Все это время Костя, конечно, помнил о содеянном и не мог отделаться от мысли, что не спасал свой брак, а просто хотел сделать побольнее ненавистному эфиопу, мечтал испортить ему жизнь за несколько испорченных месяцев красивого романа. Но удовлетворение оказалось коротким и быстро развеялось в наступившей пустоте. Порой он даже желал облегчить душу, хотя и не знал как, — не в церковь же идти с его полным и безнадежным презрением ко всякого рода обрядам! Но после того, что рассказал Андрей Петрович, дверь захлопнулась: говорить об этом уже нельзя было никому. И Айвар не только скатился на дно, но и не узнал, что жена пыталась его спасти.
А ведь у Кости только назревали перемены в жизни, на которые, как ему казалось, он уже выстрадал право. Год назад в одной из командировок на Камчатку он познакомился с девушкой, работающей в компании по продаже икры и других морских деликатесов. Ее звали Дарья Егай, она была из небогатой многодетной семьи местных корё сарам и пробивалась в жизни и карьере сама, без чьей-либо протекции. При этом у нее было удивительно мягкое и доброе лицо, что компенсировало его неяркость и даже заурядность черт. Умом, знаниями и способностью поддержать беседу Дарья также не была обделена.

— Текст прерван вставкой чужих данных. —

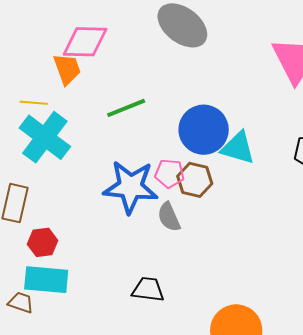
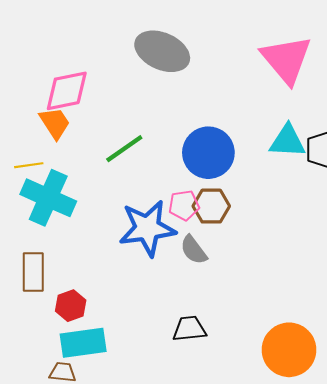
cyan triangle: (238, 148) -> (288, 141), moved

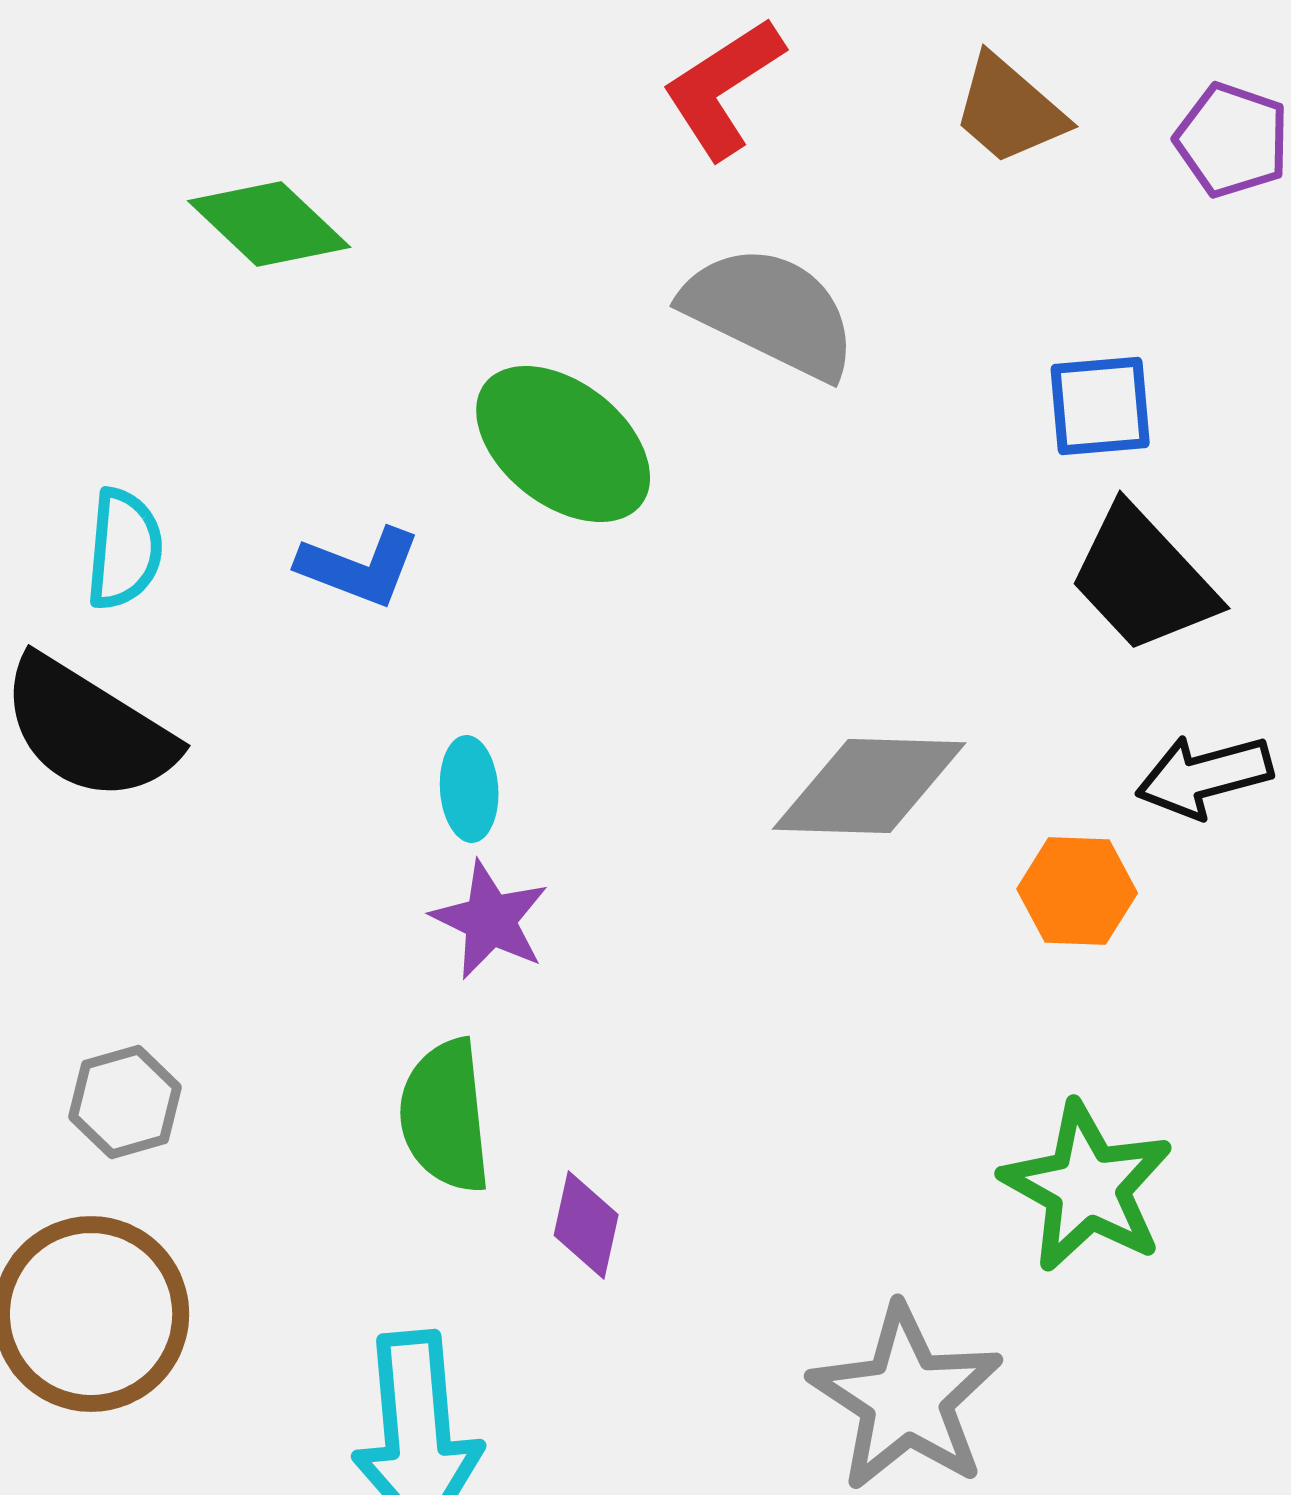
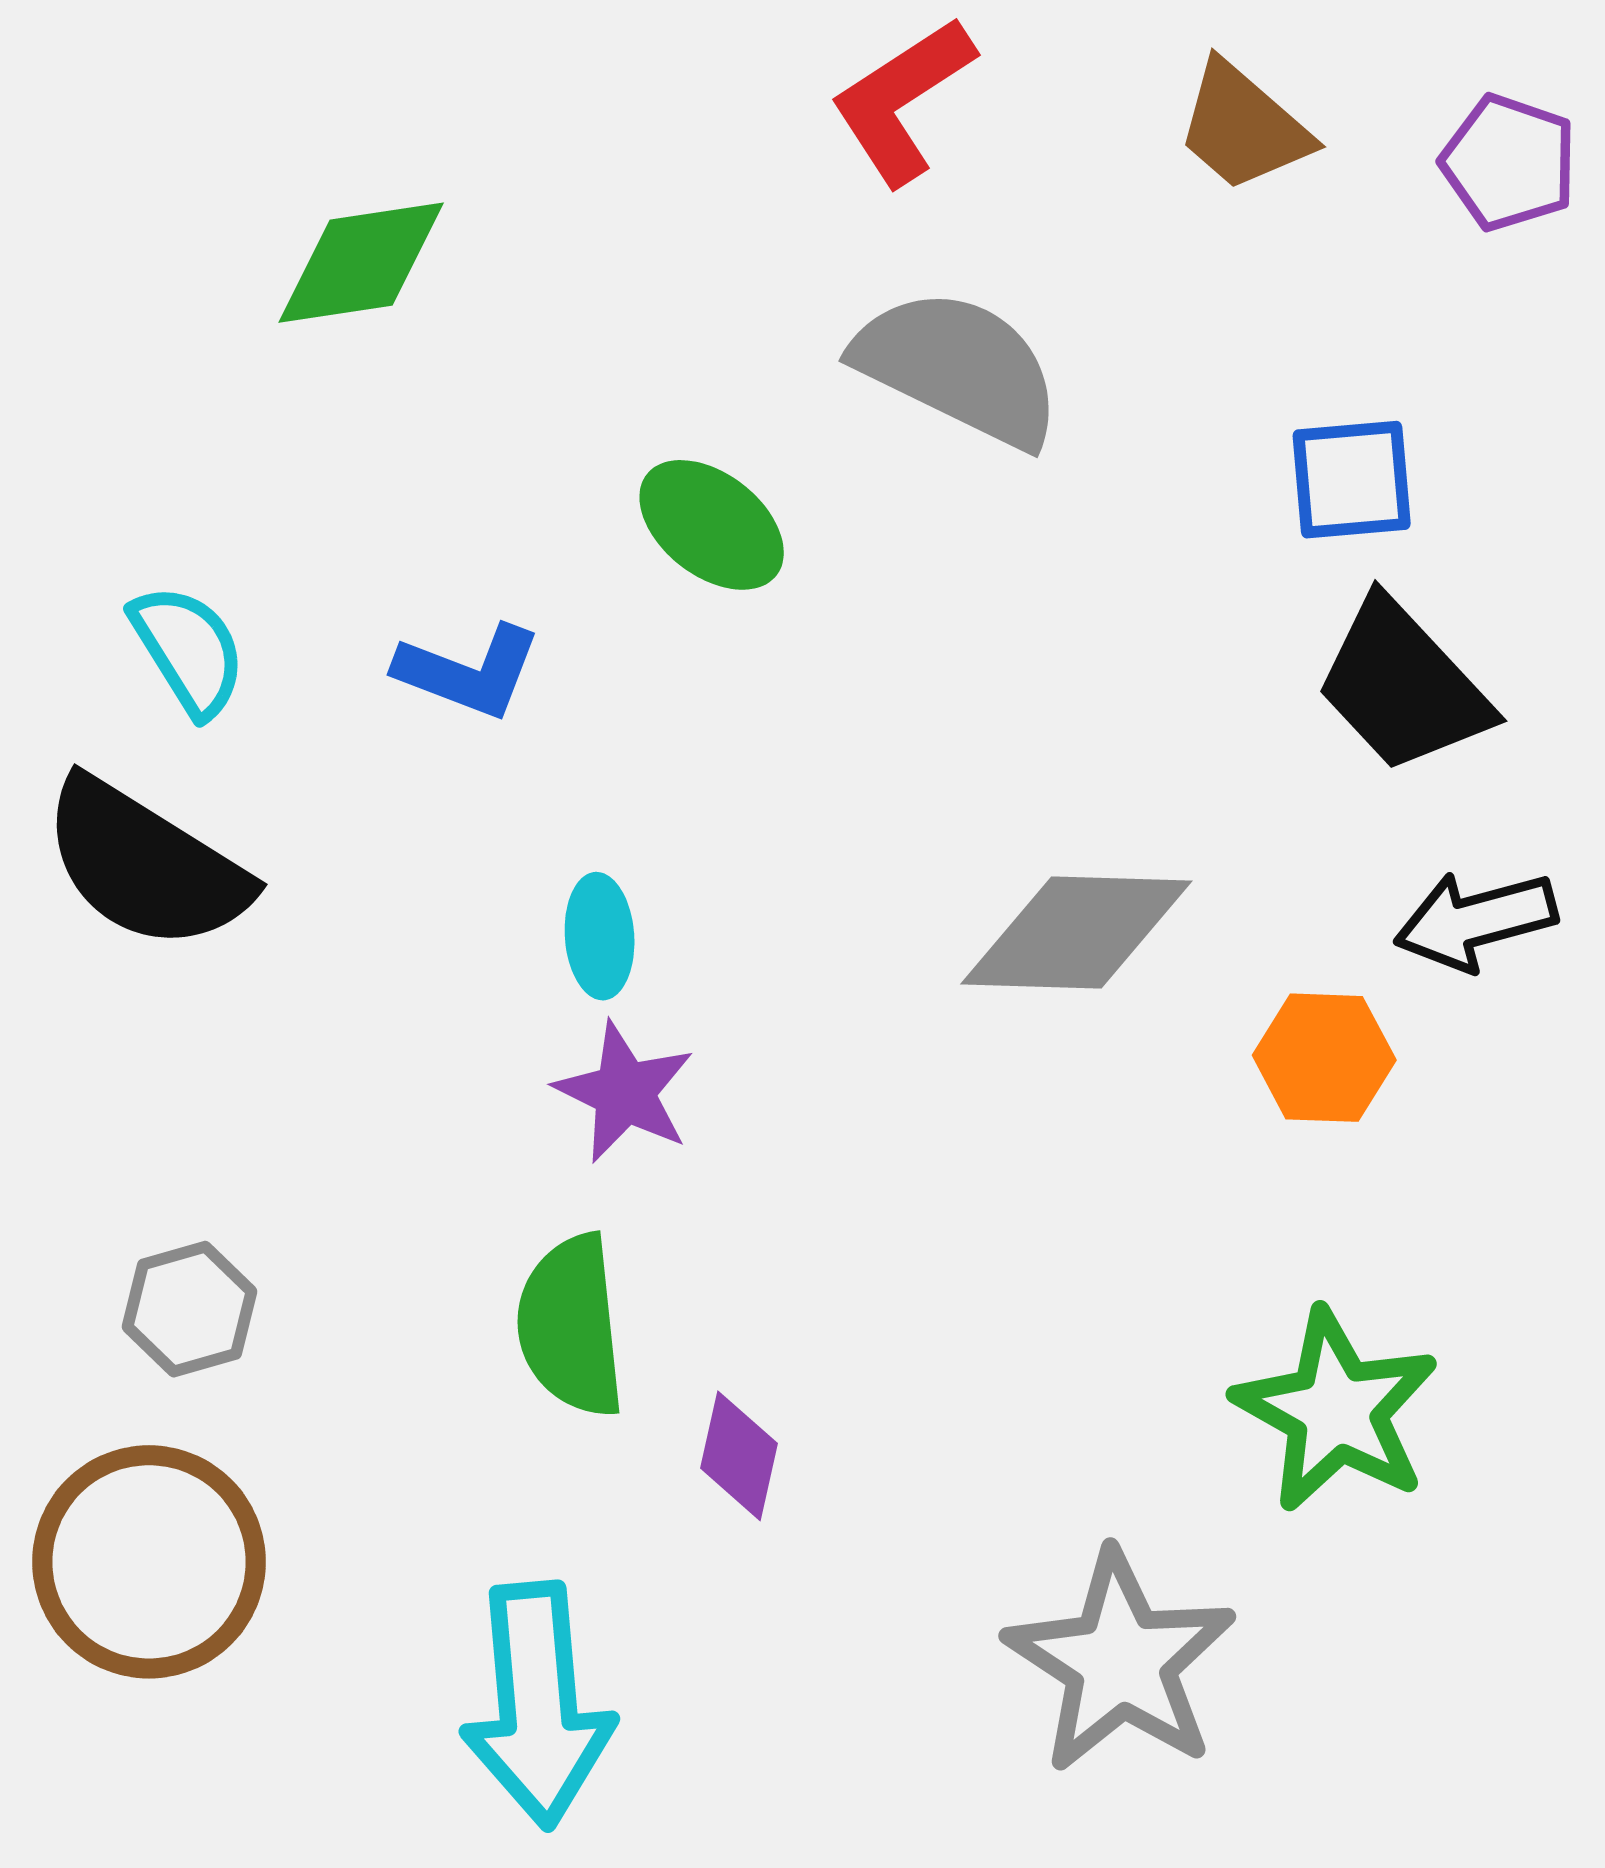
green diamond: (269, 224) -> (361, 263), turned -52
green ellipse: (563, 444) -> (712, 525), size x0.7
cyan semicircle: (124, 549) -> (188, 650), turned -37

И очень быстро у Кости с этой молоденькой и слегка романтичной кореянкой завязалась дружба. В этом не было и намека на флирт, но они неожиданно стали сближаться душевно, чего он давно за собой не замечал. Поначалу он просто с интересом слушал рассказы и мысли Дарьи о народной кухне, о том, как еда бедняков превращается в блюда премиум-класса, и о ее любви к морю. А потом это мало-помалу стало отрадой для его закрытого и уже очерствевшего сердца.
— Знаете, Даша, я тоже всегда очень любил все, что связано с морем: корабли, запах топлива, соленый воздух, ветер, — поделился Костя с ней, когда они однажды гуляли на досуге невдалеке от Голубых озер, — Когда я был ребенком, меня неоднократно привозили сюда в гости к родне, но все-таки Балтика, куда более скромная, мне была дороже. Я подолгу мог тусоваться в нашем порту, смотреть на торговые суда и мечтать о далеких странах.
— Может быть, среди них есть страна вашей мечты? — спросила Дарья с улыбкой, — И когда-нибудь вы ее найдете и откроете там свое настоящее «я»?
— Нет, я не могу долго жить без Питера, — уверенно сказал Костя, — Это единственный город, с которым я на одной волне, Даша: он такой же красивый, одинокий и злой, не нуждающийся ни в чьей дружбе и сам не желающий кому-то ее дарить.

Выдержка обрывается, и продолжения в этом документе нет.